_TASK PROMPT_
State the number of lines in these records that include the word "Home", and add nothing to it.

___ DATASET EXTRACT

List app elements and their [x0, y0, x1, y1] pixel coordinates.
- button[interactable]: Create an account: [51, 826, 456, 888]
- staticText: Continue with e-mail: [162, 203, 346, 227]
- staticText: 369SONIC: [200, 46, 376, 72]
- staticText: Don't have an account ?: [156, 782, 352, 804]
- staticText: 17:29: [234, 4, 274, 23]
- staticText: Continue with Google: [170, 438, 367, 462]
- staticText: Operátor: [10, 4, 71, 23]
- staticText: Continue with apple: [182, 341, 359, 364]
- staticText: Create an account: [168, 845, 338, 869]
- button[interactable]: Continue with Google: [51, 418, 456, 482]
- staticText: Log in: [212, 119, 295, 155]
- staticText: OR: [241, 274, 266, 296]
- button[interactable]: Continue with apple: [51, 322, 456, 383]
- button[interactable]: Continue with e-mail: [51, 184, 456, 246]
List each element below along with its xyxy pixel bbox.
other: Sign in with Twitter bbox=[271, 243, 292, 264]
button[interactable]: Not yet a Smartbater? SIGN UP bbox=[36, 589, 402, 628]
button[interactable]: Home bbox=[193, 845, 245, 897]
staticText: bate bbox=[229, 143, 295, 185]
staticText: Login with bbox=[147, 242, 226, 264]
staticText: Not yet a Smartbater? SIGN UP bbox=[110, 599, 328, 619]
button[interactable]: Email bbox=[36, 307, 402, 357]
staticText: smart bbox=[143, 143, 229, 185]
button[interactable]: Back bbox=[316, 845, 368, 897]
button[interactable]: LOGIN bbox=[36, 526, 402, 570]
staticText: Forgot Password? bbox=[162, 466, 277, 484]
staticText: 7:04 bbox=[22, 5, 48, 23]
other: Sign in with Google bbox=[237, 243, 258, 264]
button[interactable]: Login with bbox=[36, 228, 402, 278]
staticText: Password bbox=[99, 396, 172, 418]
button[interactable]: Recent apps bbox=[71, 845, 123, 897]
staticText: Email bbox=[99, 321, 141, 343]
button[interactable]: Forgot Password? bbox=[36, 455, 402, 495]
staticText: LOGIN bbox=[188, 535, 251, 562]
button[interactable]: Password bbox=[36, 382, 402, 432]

______
___ DATASET EXTRACT

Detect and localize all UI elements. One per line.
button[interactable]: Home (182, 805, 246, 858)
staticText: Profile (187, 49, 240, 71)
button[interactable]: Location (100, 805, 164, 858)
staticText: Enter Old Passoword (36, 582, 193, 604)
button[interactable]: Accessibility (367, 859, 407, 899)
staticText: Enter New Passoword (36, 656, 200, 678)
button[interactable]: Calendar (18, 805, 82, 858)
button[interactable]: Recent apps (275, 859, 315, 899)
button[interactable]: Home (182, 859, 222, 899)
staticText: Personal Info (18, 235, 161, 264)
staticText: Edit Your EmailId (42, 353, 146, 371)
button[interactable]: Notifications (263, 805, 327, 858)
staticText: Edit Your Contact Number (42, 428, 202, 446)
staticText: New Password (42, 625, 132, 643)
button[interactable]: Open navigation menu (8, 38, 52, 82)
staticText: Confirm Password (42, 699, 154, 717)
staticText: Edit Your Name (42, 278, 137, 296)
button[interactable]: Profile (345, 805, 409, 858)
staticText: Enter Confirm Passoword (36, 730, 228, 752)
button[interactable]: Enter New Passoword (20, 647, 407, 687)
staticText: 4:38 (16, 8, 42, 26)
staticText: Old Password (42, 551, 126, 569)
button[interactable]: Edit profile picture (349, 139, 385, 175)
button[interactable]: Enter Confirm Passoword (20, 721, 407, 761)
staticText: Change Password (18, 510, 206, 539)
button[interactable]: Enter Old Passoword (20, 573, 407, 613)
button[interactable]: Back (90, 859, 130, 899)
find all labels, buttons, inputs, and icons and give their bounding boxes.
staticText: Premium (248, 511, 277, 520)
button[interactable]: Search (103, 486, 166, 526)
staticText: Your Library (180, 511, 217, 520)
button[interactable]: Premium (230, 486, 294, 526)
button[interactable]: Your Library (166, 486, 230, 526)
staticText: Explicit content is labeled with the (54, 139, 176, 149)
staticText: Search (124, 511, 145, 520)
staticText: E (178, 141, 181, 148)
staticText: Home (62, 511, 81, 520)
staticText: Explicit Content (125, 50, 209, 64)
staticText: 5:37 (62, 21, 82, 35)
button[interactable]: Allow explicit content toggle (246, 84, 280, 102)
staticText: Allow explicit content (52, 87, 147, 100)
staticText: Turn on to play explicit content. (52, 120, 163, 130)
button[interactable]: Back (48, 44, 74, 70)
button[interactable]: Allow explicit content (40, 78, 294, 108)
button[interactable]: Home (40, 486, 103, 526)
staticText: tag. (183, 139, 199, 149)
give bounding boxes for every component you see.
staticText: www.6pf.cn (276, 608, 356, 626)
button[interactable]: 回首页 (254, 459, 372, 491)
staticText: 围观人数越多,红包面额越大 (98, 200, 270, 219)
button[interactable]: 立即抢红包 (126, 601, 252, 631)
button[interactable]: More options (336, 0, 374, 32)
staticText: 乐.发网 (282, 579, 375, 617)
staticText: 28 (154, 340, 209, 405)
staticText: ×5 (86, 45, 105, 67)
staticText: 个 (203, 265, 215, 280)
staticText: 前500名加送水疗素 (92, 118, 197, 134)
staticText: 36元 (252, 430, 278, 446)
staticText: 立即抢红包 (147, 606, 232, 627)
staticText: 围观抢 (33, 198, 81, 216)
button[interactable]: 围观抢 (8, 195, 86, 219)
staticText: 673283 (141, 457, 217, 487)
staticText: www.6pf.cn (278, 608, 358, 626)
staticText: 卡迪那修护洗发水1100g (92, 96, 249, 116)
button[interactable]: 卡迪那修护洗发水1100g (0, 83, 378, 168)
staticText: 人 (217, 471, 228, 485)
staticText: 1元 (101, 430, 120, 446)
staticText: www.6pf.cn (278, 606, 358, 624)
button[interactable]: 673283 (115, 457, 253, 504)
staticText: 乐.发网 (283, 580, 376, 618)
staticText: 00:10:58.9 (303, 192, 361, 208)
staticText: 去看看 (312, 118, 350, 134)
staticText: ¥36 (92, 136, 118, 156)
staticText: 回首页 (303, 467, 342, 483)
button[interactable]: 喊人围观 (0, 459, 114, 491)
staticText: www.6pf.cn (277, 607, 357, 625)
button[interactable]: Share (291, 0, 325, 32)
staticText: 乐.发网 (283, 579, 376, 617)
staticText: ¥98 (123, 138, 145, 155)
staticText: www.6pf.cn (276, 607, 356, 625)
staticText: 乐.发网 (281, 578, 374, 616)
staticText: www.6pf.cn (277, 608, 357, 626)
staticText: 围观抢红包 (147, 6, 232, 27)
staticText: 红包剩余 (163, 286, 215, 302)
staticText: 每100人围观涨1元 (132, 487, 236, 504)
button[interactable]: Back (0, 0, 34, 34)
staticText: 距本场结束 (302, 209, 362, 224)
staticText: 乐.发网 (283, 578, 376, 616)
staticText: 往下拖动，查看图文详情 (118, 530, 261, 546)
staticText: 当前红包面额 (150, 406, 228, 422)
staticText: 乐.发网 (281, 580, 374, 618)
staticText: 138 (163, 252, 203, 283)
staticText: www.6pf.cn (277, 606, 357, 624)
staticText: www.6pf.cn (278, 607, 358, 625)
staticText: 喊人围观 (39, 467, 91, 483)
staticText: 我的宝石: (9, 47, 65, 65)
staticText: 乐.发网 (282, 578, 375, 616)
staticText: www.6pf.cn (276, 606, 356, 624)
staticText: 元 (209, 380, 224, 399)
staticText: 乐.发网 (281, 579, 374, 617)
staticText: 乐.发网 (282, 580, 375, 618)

______
___ DATASET EXTRACT

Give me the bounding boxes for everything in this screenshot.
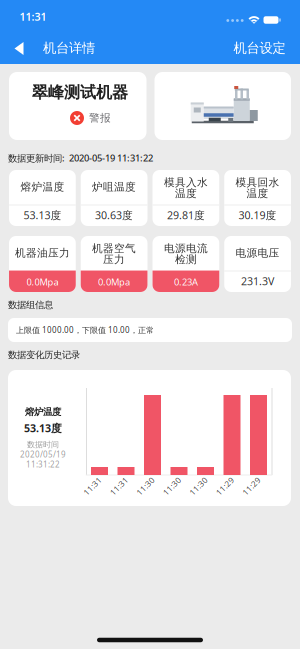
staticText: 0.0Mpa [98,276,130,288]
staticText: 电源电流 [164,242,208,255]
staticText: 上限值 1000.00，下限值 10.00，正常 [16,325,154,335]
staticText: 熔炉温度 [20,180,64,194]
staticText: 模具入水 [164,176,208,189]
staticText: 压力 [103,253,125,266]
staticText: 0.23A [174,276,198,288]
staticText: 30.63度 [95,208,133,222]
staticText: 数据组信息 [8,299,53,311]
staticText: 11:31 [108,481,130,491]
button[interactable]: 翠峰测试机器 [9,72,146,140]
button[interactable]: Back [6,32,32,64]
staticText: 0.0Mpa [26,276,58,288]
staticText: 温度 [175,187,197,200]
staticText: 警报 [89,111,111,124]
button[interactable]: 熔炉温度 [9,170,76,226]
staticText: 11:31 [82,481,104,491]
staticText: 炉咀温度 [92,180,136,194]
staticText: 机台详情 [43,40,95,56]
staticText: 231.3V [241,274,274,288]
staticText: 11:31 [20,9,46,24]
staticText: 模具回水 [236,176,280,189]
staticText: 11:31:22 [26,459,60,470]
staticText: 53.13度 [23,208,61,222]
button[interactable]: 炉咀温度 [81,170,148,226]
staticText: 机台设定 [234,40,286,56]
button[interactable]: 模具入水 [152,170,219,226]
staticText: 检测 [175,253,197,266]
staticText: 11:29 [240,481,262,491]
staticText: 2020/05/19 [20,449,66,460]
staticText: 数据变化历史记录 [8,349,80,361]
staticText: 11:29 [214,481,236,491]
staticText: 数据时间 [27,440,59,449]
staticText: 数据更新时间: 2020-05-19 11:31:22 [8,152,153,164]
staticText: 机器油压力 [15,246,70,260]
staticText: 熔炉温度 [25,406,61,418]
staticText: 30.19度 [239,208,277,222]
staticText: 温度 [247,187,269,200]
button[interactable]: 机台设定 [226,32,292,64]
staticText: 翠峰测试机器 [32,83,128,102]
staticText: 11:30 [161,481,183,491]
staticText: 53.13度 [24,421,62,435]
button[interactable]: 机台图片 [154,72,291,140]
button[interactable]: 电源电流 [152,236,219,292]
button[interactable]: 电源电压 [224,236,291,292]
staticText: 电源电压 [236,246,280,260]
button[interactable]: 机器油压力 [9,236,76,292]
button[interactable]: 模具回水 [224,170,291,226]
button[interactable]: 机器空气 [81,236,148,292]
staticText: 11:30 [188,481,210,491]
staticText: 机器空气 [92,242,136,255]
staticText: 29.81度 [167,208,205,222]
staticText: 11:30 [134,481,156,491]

______

_TASK RESULT_
5